Re: Fanwankin' Time
The problem with that theory remains that Urzkartaga is not that deliberate or sentient. He *is* basically an object - he's not something you can negotiate with or convince. He's low-grade, primitive, impulse and spirit, not mind or thought. You can see it in his rituals, in his punishment of Minerva (the disease/wrath distinction I mentioned before), in the fact that his own priests are unable to communicate with him and misjudge his impulses and desires...

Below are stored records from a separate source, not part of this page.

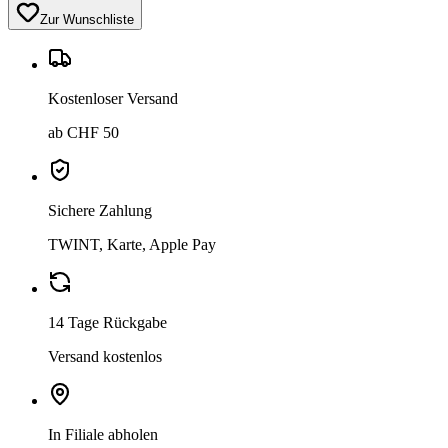
Zur Wunschliste
Kostenloser Versand
ab CHF 50
Sichere Zahlung
TWINT, Karte, Apple Pay
14 Tage Rückgabe
Versand kostenlos
In Filiale abholen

...and you can see it in the Cheetah, too. Urzkartaga is a god that lives inside a plant. The Cheetah is a god that lives inside a human. They are mates, matches, wedded spirits, two of a kind... and the Cheetah is absolutely nothing like sentient. It's a pile of impulses, to hunt and kill and feed on the enemies of the tribe. That's all it is. Minerva doesn't have a split personality or a dual nature, there's no second mind inside her that she argues with, there's no Ghost Rider stuff happening here. There's just Minerva. The thing she overcomes when she asserts her own personality over the Cheetah's influence is a basic, instinctive assortment of drives and desires, not a thinking mind that can be spoken with and convinced of anything. Why would Urzkartaga be different? How can instinct and impulse share a pantheon with sentience? How can a personality meaningfully be married to an idea? How can Chuma's tribe have worshipped as a matched set two such completely disparate forms of deity?
If you're going to let Urzkartaga negotiate a new bargain with that kind of sapience, you've gotta give Cheetah a personality separate from Minerva that has its own interests too. It's that much of a distortion of what Perez presented.